Sonntag, 21. September 2014

Geschichten aus Goldfischglas

Hin und wieder ticken Ein-Mann-Goldfischgläser aneinander. Dann berühren sich ihre kugeligen gläsernen Bäuche für einen Augenblick und das Wasser in ihnen schwippt. Schwippt nur, denn würde es schwappen, gäbe es Pfützen oder, äußerst selten, Wasser könnte vom einen Glas ins andere gelangen.
 
In der Regel jedoch schwippt es lediglich. Da ist zum einen die Erschütterung durch das Anticken, die zittert sich in Stoßwellen durch Gefäß und Wasser, kräuselt die Oberfläche ein wenig und erledigt sich von selbst, zum anderen schwippt das Wasser wegen der Bewegungen, mit denen der jeweilige Goldfischglasträger sich um sein Gleichgewicht müht.
 
Der Goldfisch selbst hört es ticken, spürt, dass das Wasser sich bewegt.
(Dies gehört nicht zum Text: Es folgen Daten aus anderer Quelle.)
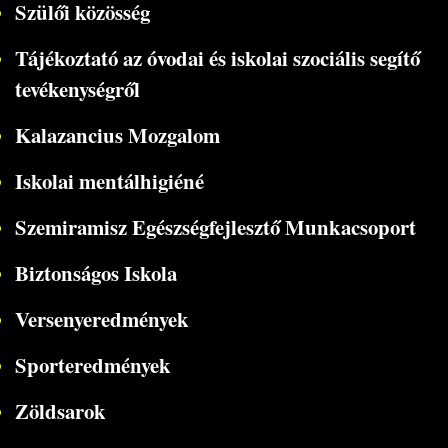
Szülői közösség
Tájékoztató az óvodai és iskolai szociális segítő
tevékenységről
Kalazancius Mozgalom
Iskolai mentálhigiéné
Szemiramisz Egészségfejlesztő Munkacsoport
Biztonságos Iskola
Versenyeredmények
Sporteredmények
Zöldsarok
Verschwommen sieht er das sich entfernende Zerrbild eines Goldfischglases. Das alles merkt er sich, manchmal schreibt er es auf.
 
Selten sehen die Fische einander im anderen Glas, zumeist höchstens ein Glitzern, und selbst das könnte schließlich ihr eigenes sein, meinen die Fische, Spiegelung.
 
Sie sind auch viel zu beschäftigt, sich im Schwippen des Wassers ihrer selbst zu vergewissern: Rückkehr in den Einklang mit dem sich selbst erhaltenden Gleichgewicht.
 
Erzählt also ein Goldfisch davon, dass ein Goldfischglas an sein eigenes tickte, wird sich in seiner  Geschichte alles um ihn selbst drehen, wird alles passend zum eigenen Glas, ist das eigene Glas. Selbst, wenn Wasser überschwappte. Fremdes Wasser wird nicht, es ist eigenes, und etwaige Pfützen trocknen außerhalb eines Goldfischglases unweigerlich auf.
 
Erzählt also ein Goldfisch, gibt es nur diesen Goldfisch und sein Goldfischglas, mit Wasser darin, das schwippte.
 
Dabei ist alles ganz anders und nichts wie vorher, aber was macht das schon, wenn es nur um ein Goldfischglas geht? Da steht also ein Text über zwei Goldfischgläser mit ihren Piloten - doch eigentlich geht es in diesem Text nur um ein einziges Goldfischglas und seinen einsamen Piloten.

So ist das eben mit Goldfischgläsern.